Prompt: In the records below, repeat exactly the lines between the line holding "ekumenických studií 2026" and the line holding "ce premier …", inclusive, and drop the pictures.

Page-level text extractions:
──────────

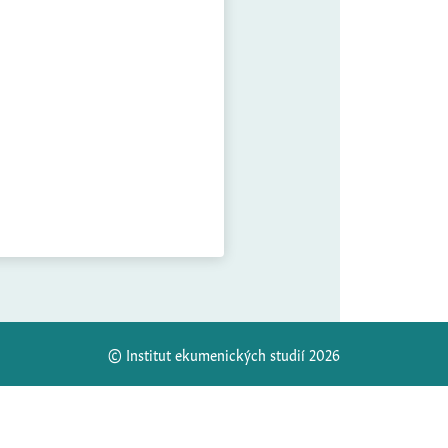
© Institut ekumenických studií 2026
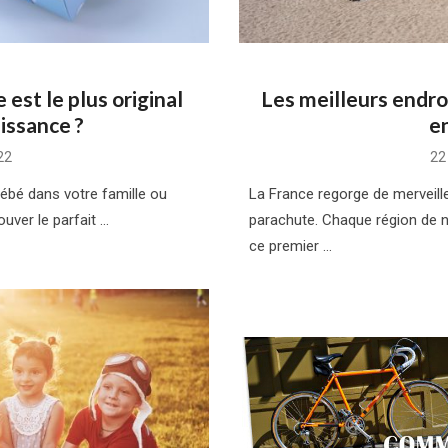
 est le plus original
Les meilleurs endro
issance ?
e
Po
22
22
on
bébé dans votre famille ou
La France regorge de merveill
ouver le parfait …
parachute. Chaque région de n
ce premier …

──────────

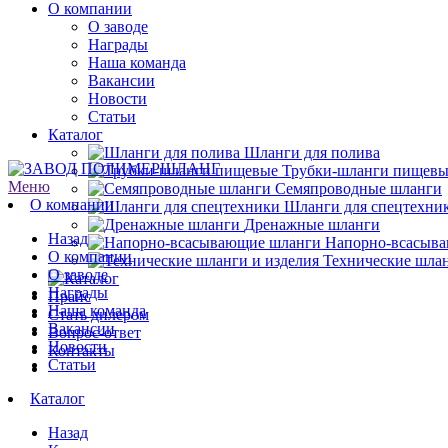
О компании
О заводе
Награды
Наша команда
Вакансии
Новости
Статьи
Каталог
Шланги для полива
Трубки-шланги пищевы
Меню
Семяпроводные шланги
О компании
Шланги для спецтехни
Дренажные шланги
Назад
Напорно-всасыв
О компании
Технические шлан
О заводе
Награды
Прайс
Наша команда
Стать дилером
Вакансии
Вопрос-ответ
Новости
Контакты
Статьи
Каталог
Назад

──────────

Response area:
© Institut ekumenických studií 2026
 est le plus original
Les meilleurs endro
issance ?
e
Po
22
22
on
bébé dans votre famille ou
La France regorge de merveill
ouver le parfait …
parachute. Chaque région de n
ce premier …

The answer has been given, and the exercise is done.